Lieberman himself flew to Belarus Thursday, thereby quitting the country at a critical stage in the coalition talks. Politicians from across the political spectrum were united in terming this a blatant attempt to flaunt his power: Yisrael Beiteinu, having won 15 seats and become the third-largest party in the Knesset, is the indispensable partner without whom neither Netanyahu nor Kadima chairwoman Tzipi Livni can form a government. Although the party has a negotiating team, it has no authority to make decisions without Lieberman.
Lieberman has yet to announce whether he will support Netanyahu or Livni for the premiership, and some politicians speculated that he would ultimately recommend neither to President Shimon Peres: Instead, he would recommend himself.

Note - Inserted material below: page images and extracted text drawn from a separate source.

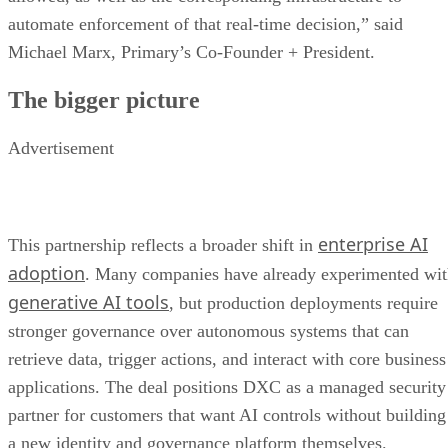
automate enforcement of that real-time decision,” said
Michael Marx, Primary’s Co-Founder + President.
The bigger picture
Advertisement
enterprise AI
This partnership reflects a broader shift in
adoption
. Many companies have already experimented wi
generative AI tools
, but production deployments require
stronger governance over autonomous systems that can
retrieve data, trigger actions, and interact with core business
applications. The deal positions DXC as a managed security
partner for customers that want AI controls without building
a new identity and governance platform themselves.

Sources involved in the Lieberman-Netanyahu talks reported that Lieberman also wants Justice Minister Daniel Friedmann, who was appointed by outgoing Prime Minister Ehud Olmert, to retain his post. Friedmann, who is not a Knesset member and is not formally affiliated with any party, would fill one of the ministerial positions to which Yisrael Beiteinu is entitled.
The investigation of Lieberman heated up two and a half weeks before the election, when the police arrested seven suspects, including his daughter Michal and his attorney Yoav Many.
In April 2007, Haaretz published an investigative report on M.L.-1, a business consulting firm set up by Michal Lieberman in 2004, when she was 21 years old. She was listed as the sole shareholder, but one of the company's two official addresses was her father's house in the West Bank settlement of Nokdim.
Between 2004 and 2007, the company received NIS 11 million from anonymous overseas sources in exchange for "business consulting." Avigdor Lieberman received a salary of over NIS 2.5 million from M.L.-1 during 2004-06, when he was not serving in the cabinet or Knesset, and was thus legally entitled to do so. But the company itself remained active even after Lieberman rejoined the Knesset in March 2006.
The police suspect Lieberman of money laundering, fraud and breach of trust. However, the investigation was delayed for over a year, from April 2007 until August 2008, because of lawsuits filed by Lieberman and his associates claiming that various documents the police wanted to examine were protected by attorney-client privilege. Only after the courts finally rejected these suits were police able to begin studying the documents.